Aus 100 DEUTSCHE Häuser (Ausgabe 2015/16) – BUY NOW

Kubenspiel

Ungewöhnliches Raumprogramm auf drei Ebenen

Autor: Martina Powell Fotos: Thomas Beyer

Architektur Thomas Beyer Architekten Web www.beyerarchitekten.de Objekt Haus W Kategorie Neubau, Holzbau Fassadenmaterial / Fassadenfirma Beton, Holz Adresse Caputh Bauherr k. A. Planungsbeginn 200 Fertigstellung 2010 Nutzfläche 250 m 2 Kosten € 351.000,– Auszeichnung Häuser-Award 2012 (Leserpreis)

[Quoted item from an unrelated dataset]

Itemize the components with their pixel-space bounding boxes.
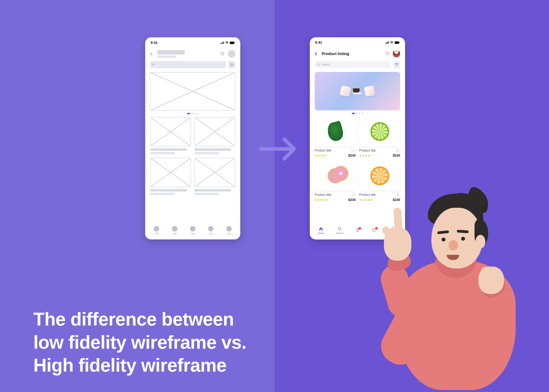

Er habe zu Beginn eine ganze Menge an Vorstellungskraft aufbringen müssen, sagt Thomas Beyer. Denn die Möglichkeiten des abgelegenen Grundstücks, auf dem ein Haus für vier Personen mit lichtdurchfluteten Räumen und idealem Blick auf den nahe gelegenen Schwielowsee entstehen sollte, waren zunächst schwer zu erkennen: Verwildert und mit einem Konglomerat aus Gartenlaube, Anbauten und Garage komplett verbaut, zeigten erst Entwürfe auf dem Papier, was in diesem Grundstück alles steckt. Heute ist es nicht mehr wiederzuerkennen.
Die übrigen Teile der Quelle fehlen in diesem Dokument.